> [About this exercise] Pick out and copy every line below that has the word "pulmonary".

> [Records provided]
------------------------------------------------

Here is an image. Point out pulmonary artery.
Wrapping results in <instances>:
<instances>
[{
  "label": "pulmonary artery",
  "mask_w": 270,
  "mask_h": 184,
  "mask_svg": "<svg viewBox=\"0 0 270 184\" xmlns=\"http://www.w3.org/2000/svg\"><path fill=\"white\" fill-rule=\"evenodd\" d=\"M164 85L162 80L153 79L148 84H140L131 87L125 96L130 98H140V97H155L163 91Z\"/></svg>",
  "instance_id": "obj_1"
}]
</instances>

------------------------------------------------

> [Response area]
Here is an image. Point out pulmonary artery.
  "label": "pulmonary artery",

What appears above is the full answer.